If we were just running node directly, we could run it with the --max-old-space-size option, which would allow us to set the maximum memory for the V8 engine. The issue is that meteor calls node in its own context and with its own options, so we can’t just add the flag directly to our meteor call.
Solution:
It appears that meteor 1.4.3.1 (and maybe others) will pass along flags and options specified in the TOOL_NODE_FLAGS environment variable when it calls node (others have mentioned NODE_OPTIONS, but it isn’t working for my version of meteor - the flags just get dropped)
So if you want to increase the max memory of the node engine to 4 GB, add an environmental variable TOOL_NODE_FLAGS="–max-old-space-size=4096" to the context you are running meteor in - the option should be passed through to the node call.
(If you don’t know where to set environment variables - it is usually going to be in your IDE build configuration or build script. If you want to sanity check if the option is actually being read, try changing it to gibberish - it should cause meteor to throw an error)

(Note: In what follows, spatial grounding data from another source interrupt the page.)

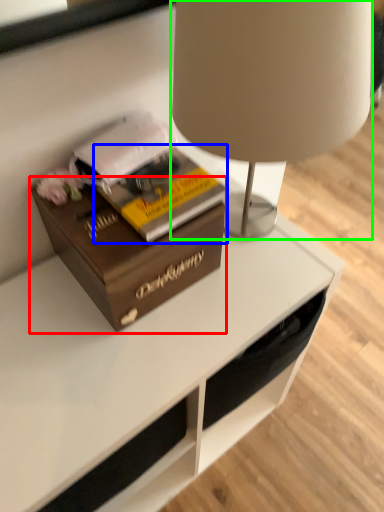 Question: Which object is positioned farthest from box (highlighted by a red box)? Select from paperback book (highlighted by a blue box) and lamp (highlighted by a green box).

Choices:
 (A) paperback book
 (B) lamp

Answer: (B) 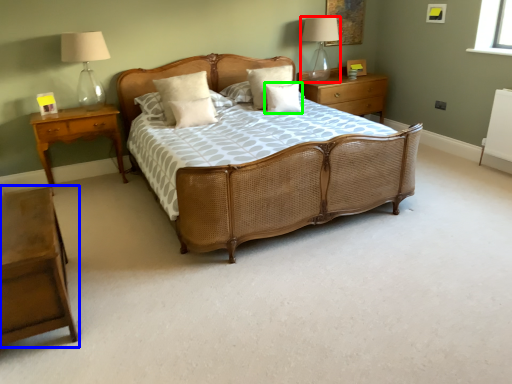 Question: Which object is positioned closest to table lamp (highlighted by a red box)? Select from nightstand (highlighted by a blue box) and pillow (highlighted by a green box).

Choices:
 (A) nightstand
 (B) pillow

Answer: (B) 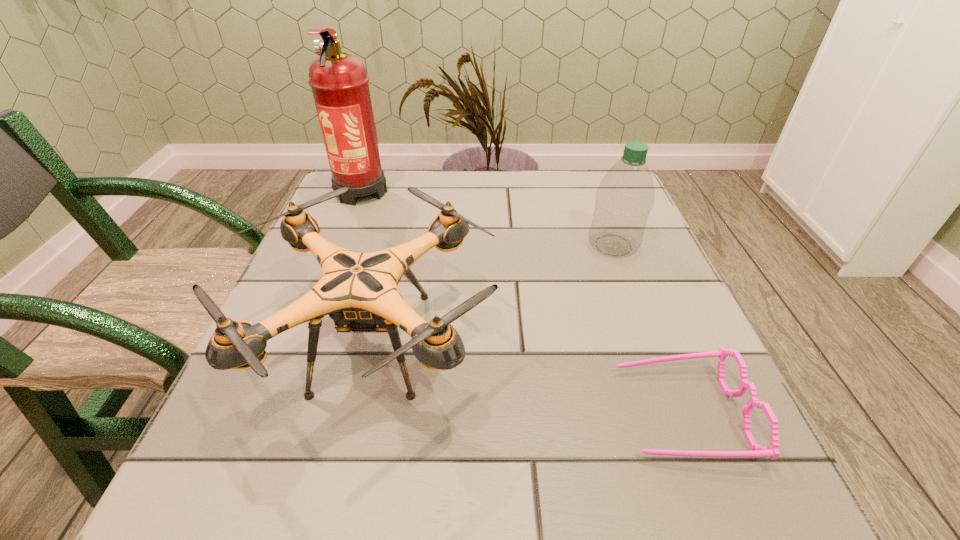 This screenshot has height=540, width=960. In order to click on object that is at the near right corner in this screenshot , I will do `click(771, 451)`.

Find the location of `vacant space at the far edge of the desktop`. vacant space at the far edge of the desktop is located at coordinates (468, 206).

In the image, there is a desktop. Identify the location of vacant space at the near edge. (396, 461).

Where is `vacant space at the right edge of the desktop`? This screenshot has height=540, width=960. vacant space at the right edge of the desktop is located at coordinates (643, 245).

This screenshot has width=960, height=540. I want to click on free space at the far left corner of the desktop, so click(329, 219).

You are a GUI agent. You are given a task and a screenshot of the screen. Output one action in this format:
    pyautogui.click(x=<x>, y=<y>)
    Task: Click on the vacant space at the far right corner of the desktop
    Image resolution: width=960 pixels, height=540 pixels.
    Given the screenshot: What is the action you would take?
    pyautogui.click(x=590, y=194)

The width and height of the screenshot is (960, 540). I want to click on vacant space at the near right corner of the desktop, so pyautogui.click(x=662, y=513).

What are the coordinates of `free space between the fire extinguisher and the water bottle` in the screenshot? It's located at (488, 218).

Find the location of `vacant space in between the fire extinguisher and the shortest object`. vacant space in between the fire extinguisher and the shortest object is located at coordinates (521, 301).

I want to click on vacant point located between the tallest object and the water bottle, so click(x=488, y=218). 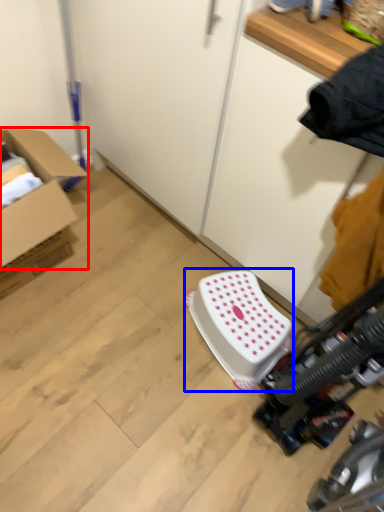 Question: Which object appears closest to the camera in this image, box (highlighted by a red box) or stool (highlighted by a blue box)?

Choices:
 (A) box
 (B) stool

Answer: (A) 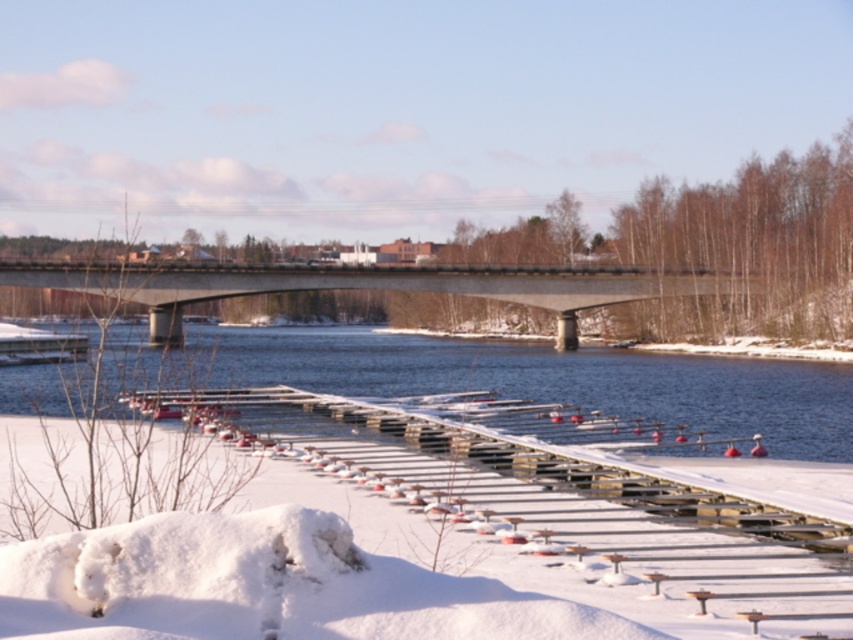 Question: Is blue water at center bigger than concrete bridge at center?

Choices:
 (A) no
 (B) yes

Answer: (A)

Question: Is blue water at center positioned before concrete bridge at center?

Choices:
 (A) no
 (B) yes

Answer: (B)

Question: Among these points, which one is farthest from the camera?

Choices:
 (A) (184, 292)
 (B) (399, 364)

Answer: (A)

Question: From the image, what is the correct spatial relationship of blue water at center in relation to concrete bridge at center?

Choices:
 (A) above
 (B) below

Answer: (B) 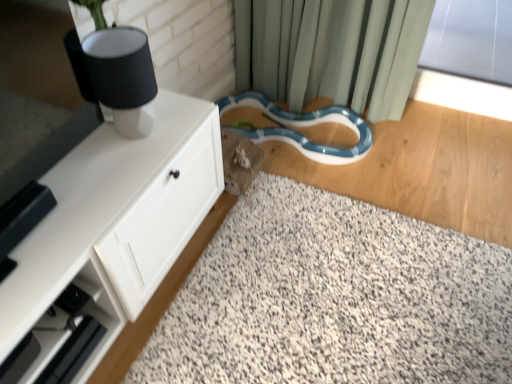 Question: Is point (108, 306) positioned closer to the camera than point (123, 41)?

Choices:
 (A) farther
 (B) closer

Answer: (A)

Question: Based on their positions, is white matte cabinet at left located to the left or right of black matte table lamp at upper left?

Choices:
 (A) right
 (B) left

Answer: (B)

Question: Which object is positioned closest to the black matte table lamp at upper left?

Choices:
 (A) blue glossy snake at lower center
 (B) white speckled carpet at center
 (C) white matte cabinet at left

Answer: (C)

Question: Estimate the real-world distances between objects in this image. Which object is closer to the blue glossy snake at lower center?

Choices:
 (A) white matte cabinet at left
 (B) black matte table lamp at upper left
 (C) white speckled carpet at center

Answer: (C) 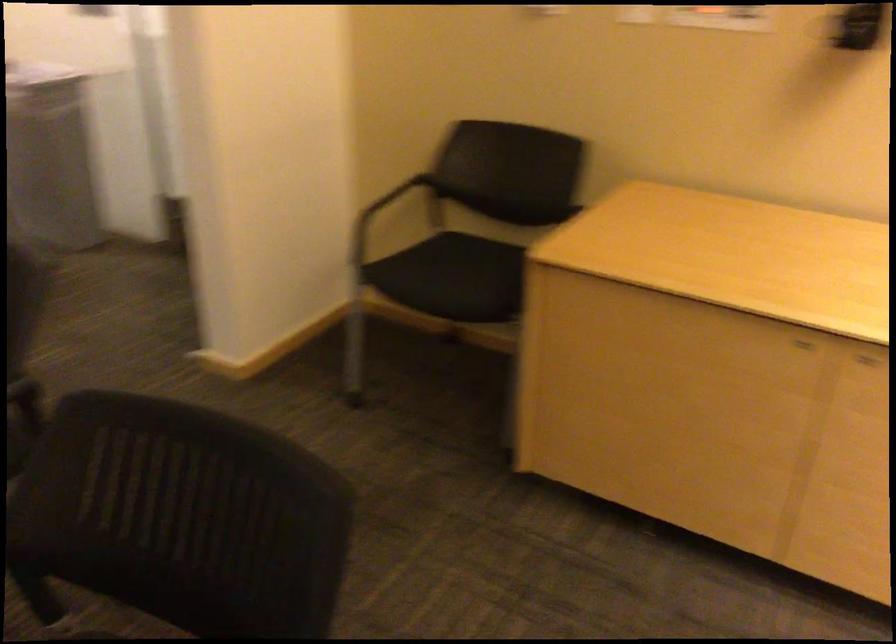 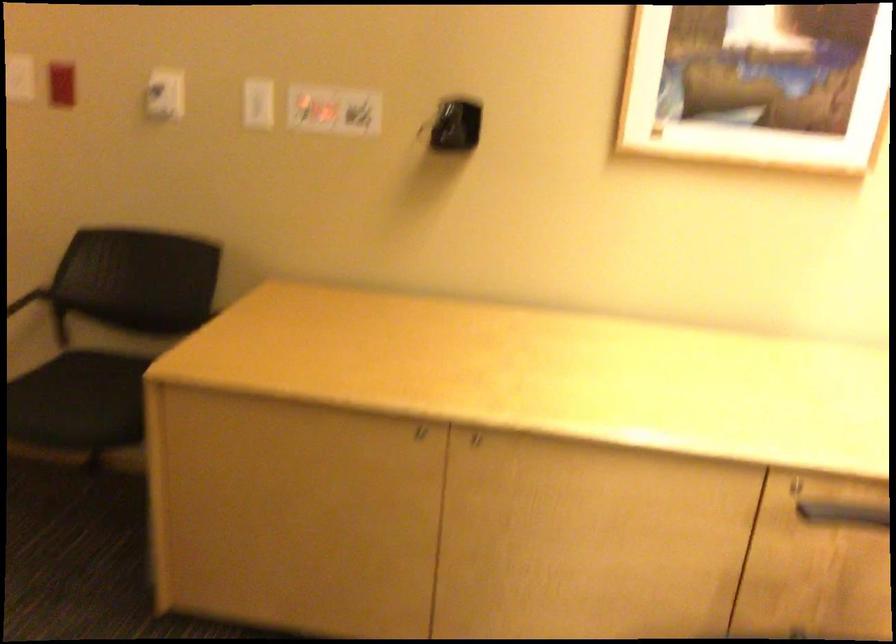 Question: The camera is either moving clockwise (left) or counter-clockwise (right) around the object. The first image is from the beginning of the video and the second image is from the end. Is the camera moving left or right when shooting the video?

Choices:
 (A) Left
 (B) Right

Answer: (A) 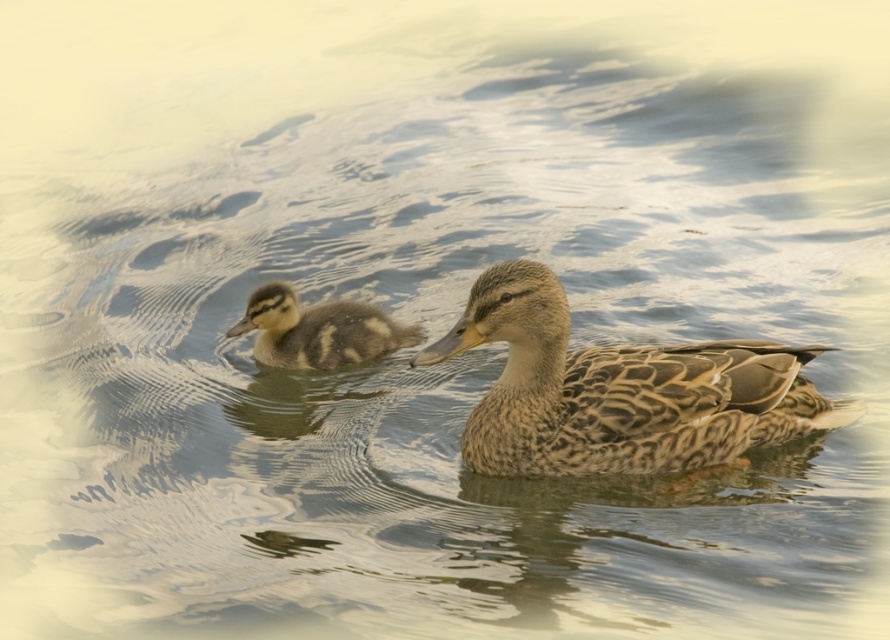 You are observing two points in the image, point (535, 348) and point (312, 353). Which point is closer to you?

Point (535, 348) is closer to the camera than point (312, 353).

I believe the NODE_OPTIONS environment variable passes flags to the node process which actually runs your code. Meteor has 2 node processes, the “parent” which builds your code, manages hot code reloads, and so on, and then the “child” process which executes the code built by the “parent”.
TOOL_NODE_FLAGS passes options to the parent while NODE_OPTIONS passes options to the child.
That’s great context, it explains why TOOL_NODE_FLAGS fixes the OOM build issue, but why NODE_OPTIONS might be working for other OOM issues. Thanks so much for the explanation!